WORK REQUEST: Pictures aside, repeat every record below exactly.

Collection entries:

·····

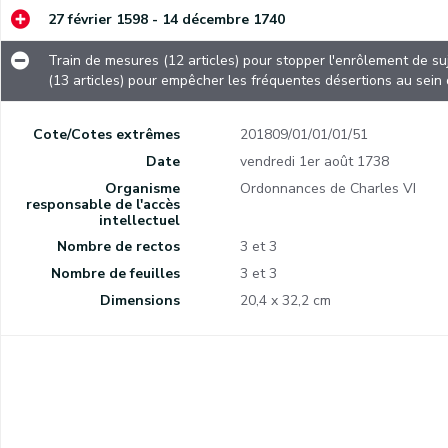
27 février 1598 - 14 décembre 1740
Train de mesures (12 articles) pour stopper l'enrôlement de s
(13 articles) pour empêcher les fréquentes désertions au sein 
Règlement pour la vente au plus offrant de seigneuries et de villages de la province de Namur relevant de la Chambre des Comptes.
Cote/Cotes extrêmes
201809/01/01/01/51
Date
vendredi 1er août 1738
Règlement du Métier des charpentiers, des scailteurs et des pontonniers.
Organisme
Ordonnances de Charles VI
responsable de l'accès
Censura Reverendi admodum ac Amplissimi Decani Cathedralis Namurcensis, S. Theol. Lie, librorum censoris.
intellectuel
Nombre de rectos
3 et 3
Obligation de déclarer les biens, rentes et revenus appartenant à des sujets habitant dans des pays ennemis et de fournir des extraits de tous les contrats, obligations et constitutions de rentes faites au profit des Namurois hors des terres appartenant au roi.
Nombre de feuilles
3 et 3
Copie d'une lettre du Conseil de Namur à l'intendant Voisin à propos de la manière de créer les rentes dans la province de Namur, des droits du crédirentier et de la façon de saisir des hypothèques et des contrepans vendus en garantie des rentes.
Dimensions
20,4 x 32,2 cm
À la suite d'une demande d'exemption de la taille pour les biens qui se transforment en friches ou tombent en ruine car confisqués à des sujets habitant sur des terres ennemies du roi, obligation pour les cours de justice locales de s'en saisir afin de leur vente au plus offrant. Obligation de récolter et de conserver les fruits qui ont poussé dans des vergers confisqués et sans acquéreur.
Obligation pour la communauté d'Hemptinne de payer la somme de 34 florins et 15 sols.
Afin de protéger les manufacture nationales, interdiction d'exporter de la laine non travaillées et des moutons non tondus.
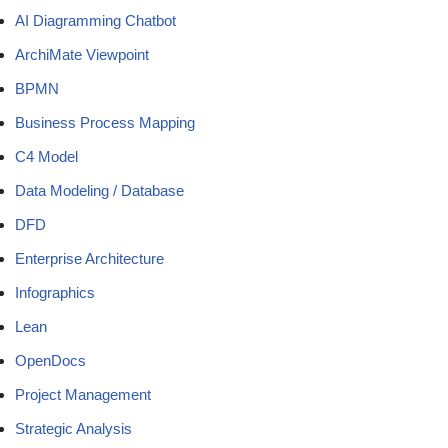
AI Diagramming Chatbot
ArchiMate Viewpoint
BPMN
Business Process Mapping
C4 Model
Data Modeling / Database
DFD
Enterprise Architecture
Infographics
Lean
OpenDocs
Project Management
Strategic Analysis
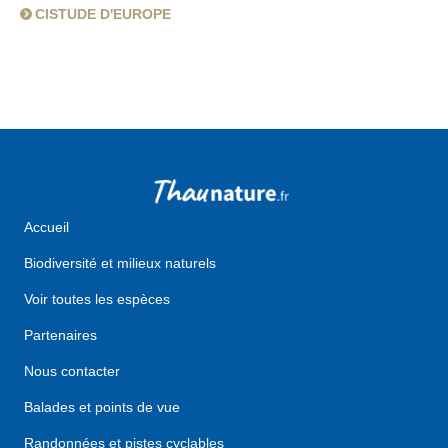
CISTUDE D'EUROPE
Accueil
Biodiversité et milieux naturels
Voir toutes les espèces
Partenaires
Nous contacter
Balades et points de vue
Randonnées et pistes cyclables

·····

SOLUTION TO THIS TASK:
27 février 1598 - 14 décembre 1740
Train de mesures (12 articles) pour stopper l'enrôlement de s
(13 articles) pour empêcher les fréquentes désertions au sein 
Règlement pour la vente au plus offrant de seigneuries et de villages de la province de Namur relevant de la Chambre des Comptes.
Cote/Cotes extrêmes
201809/01/01/01/51
Date
vendredi 1er août 1738
Règlement du Métier des charpentiers, des scailteurs et des pontonniers.
Organisme
Ordonnances de Charles VI
responsable de l'accès
Censura Reverendi admodum ac Amplissimi Decani Cathedralis Namurcensis, S. Theol. Lie, librorum censoris.
intellectuel
Nombre de rectos
3 et 3
Obligation de déclarer les biens, rentes et revenus appartenant à des sujets habitant dans des pays ennemis et de fournir des extraits de tous les contrats, obligations et constitutions de rentes faites au profit des Namurois hors des terres appartenant au roi.
Nombre de feuilles
3 et 3
Copie d'une lettre du Conseil de Namur à l'intendant Voisin à propos de la manière de créer les rentes dans la province de Namur, des droits du crédirentier et de la façon de saisir des hypothèques et des contrepans vendus en garantie des rentes.
Dimensions
20,4 x 32,2 cm
À la suite d'une demande d'exemption de la taille pour les biens qui se transforment en friches ou tombent en ruine car confisqués à des sujets habitant sur des terres ennemies du roi, obligation pour les cours de justice locales de s'en saisir afin de leur vente au plus offrant. Obligation de récolter et de conserver les fruits qui ont poussé dans des vergers confisqués et sans acquéreur.
Obligation pour la communauté d'Hemptinne de payer la somme de 34 florins et 15 sols.
Afin de protéger les manufacture nationales, interdiction d'exporter de la laine non travaillées et des moutons non tondus.
AI Diagramming Chatbot
ArchiMate Viewpoint
BPMN
Business Process Mapping
C4 Model
Data Modeling / Database
DFD
Enterprise Architecture
Infographics
Lean
OpenDocs
Project Management
Strategic Analysis
CISTUDE D'EUROPE
Accueil
Biodiversité et milieux naturels
Voir toutes les espèces
Partenaires
Nous contacter
Balades et points de vue
Randonnées et pistes cyclables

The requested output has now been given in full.